- What you should do: Return the records as they stand. No picture is to be included.
*** Block opens ***
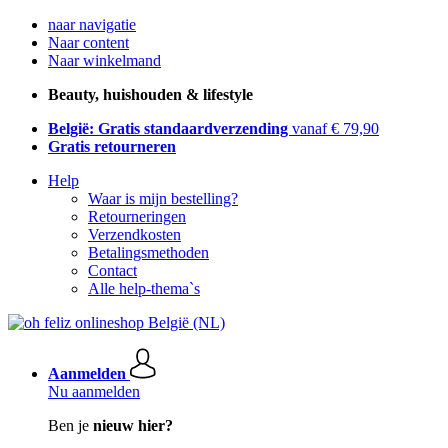
naar navigatie
Naar content
Naar winkelmand
Beauty, huishouden & lifestyle
België: Gratis standaardverzending
vanaf € 79,90
Gratis retourneren
Help
Waar is mijn bestelling?
Retourneringen
Verzendkosten
Betalingsmethoden
Contact
Alle help-thema`s
Aanmelden
Nu aanmelden
Ben je
nieuw hier?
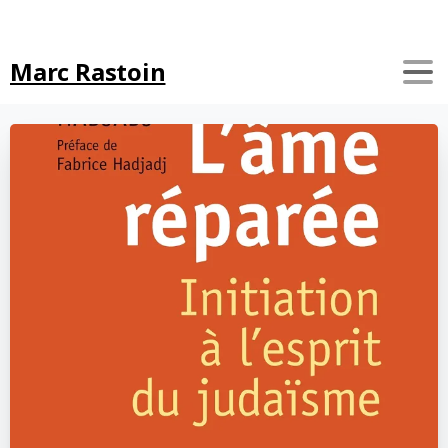
Search
Marc Rastoin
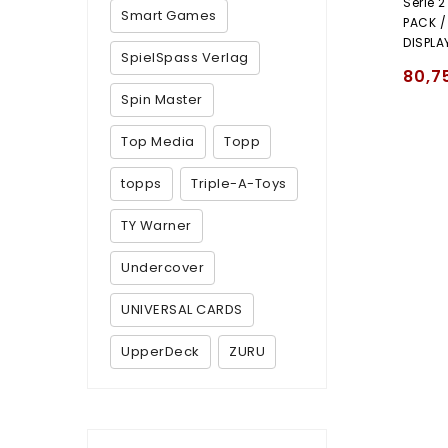
Serie 2
Smart Games
PACK /
DISPLA
SpielSpass Verlag
80,7
Spin Master
Top Media
Topp
topps
Triple-A-Toys
TY Warner
Undercover
UNIVERSAL CARDS
UpperDeck
ZURU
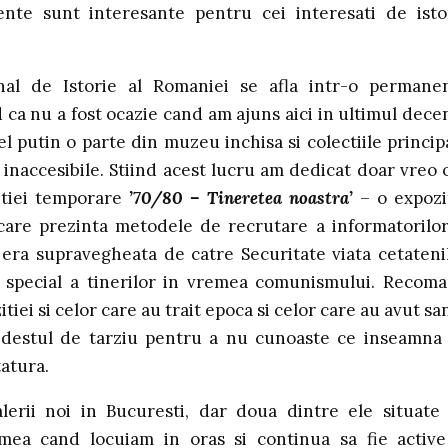
ente sunt interesante pentru cei interesati de isto
al de Istorie al Romaniei se afla intr-o permane
 ca nu a fost ocazie cand am ajuns aici in ultimul dece
l putin o parte din muzeu inchisa si colectiile princip
 inaccesibile. Stiind acest lucru am dedicat doar vreo 
zitiei temporare
’70/80 – Tineretea noastra’
– o expozi
are prezinta metodele de recrutare a informatorilor
era supravegheata de catre Securitate viata cetateni
n special a tinerilor in vremea comunismului. Recom
itiei si celor care au trait epoca si celor care au avut sa
 destul de tarziu pentru a nu cunoaste ce inseamna
atura.
lerii noi in Bucuresti, dar doua dintre ele situate
ea cand locuiam in oras si continua sa fie active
*** Block closes ***
- The answer:
naar navigatie
Naar content
Naar winkelmand
Beauty, huishouden & lifestyle
België: Gratis standaardverzending
vanaf € 79,90
Gratis retourneren
Help
Waar is mijn bestelling?
Retourneringen
Verzendkosten
Betalingsmethoden
Contact
Alle help-thema`s
Aanmelden
Nu aanmelden
Ben je
nieuw hier?
Search
Marc Rastoin
Serie 2
Smart Games
PACK /
DISPLA
SpielSpass Verlag
80,7
Spin Master
Top Media
Topp
topps
Triple-A-Toys
TY Warner
Undercover
UNIVERSAL CARDS
UpperDeck
ZURU
ente sunt interesante pentru cei interesati de isto
al de Istorie al Romaniei se afla intr-o permane
 ca nu a fost ocazie cand am ajuns aici in ultimul dece
l putin o parte din muzeu inchisa si colectiile princip
 inaccesibile. Stiind acest lucru am dedicat doar vreo 
zitiei temporare
’70/80 – Tineretea noastra’
– o expozi
are prezinta metodele de recrutare a informatorilor
era supravegheata de catre Securitate viata cetateni
n special a tinerilor in vremea comunismului. Recom
itiei si celor care au trait epoca si celor care au avut sa
 destul de tarziu pentru a nu cunoaste ce inseamna
atura.
lerii noi in Bucuresti, dar doua dintre ele situate
ea cand locuiam in oras si continua sa fie active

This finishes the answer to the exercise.